May 12, 2014 | Factsheet on
30-Year Fixed-Rate Mortgage
Policymakers should reform the mortgage finance market by first recognizing that no single type of loan will be best for all borrowers at all times.
What You Will Hear
- Several groups have argued that eliminating the Government-Sponsored Enterprises (GSEs) Fannie Mae and Freddie Mac is a terrible idea because it would imperil the 30-year fixed-rate mortgage (FRM).
- These organizations point out that the 30-year FRM provides borrowers long-term security, but they ignore the risks associated with 30-year FRMs. Historically, government policies have tended to shift these risks from financial markets to taxpayers.
30-Year Mortgages Exist Without Government Guarantees
- The 30-year FRM is now the dominant mortgage product in the U.S., but it did not become so pervasive simply because of the GSEs.
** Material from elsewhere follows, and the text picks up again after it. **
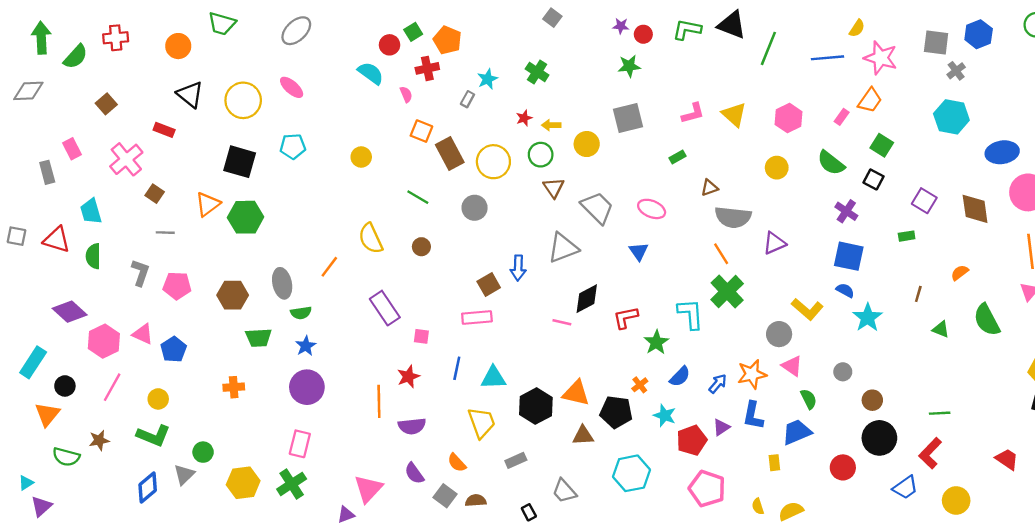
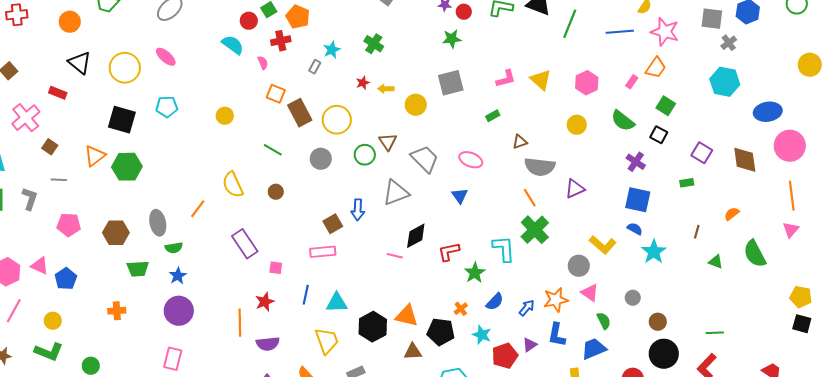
green circle: (541, 155) -> (365, 155), moved
gray L-shape: (140, 273) -> (30, 199), moved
Furthermore, 30-year FRMs with no form of government backing do exist in the U.S.
- The 30-year fixed-rate mortgage predates the GSE system in the U.S. and its highly developed secondary mortgage market by at least 20 years.
People Should Decide
- Neither adjustable rate mortgages (ARMs) nor FRMs, in and of themselves, caused the financial crisis in 2008. Historically, though, government policies have caused financial turmoil by pushing the market toward one type of loan.
- It is misguided to justify broad government intervention and taxpayer guarantees to preserve any particular type of mortgage product. Policies should focus instead on allowing the private market to develop a variety of mortgage products.
- With more government involvement than in other industrialized countries, the U.S. homeownership rate is about average among developed nations, and its citizens pay interest rates among the highest in the industrialized world.
- Low down-payment, 30-year FRMs amount to debt ownership, not home ownership. Government policies should not encourage people to get into debt.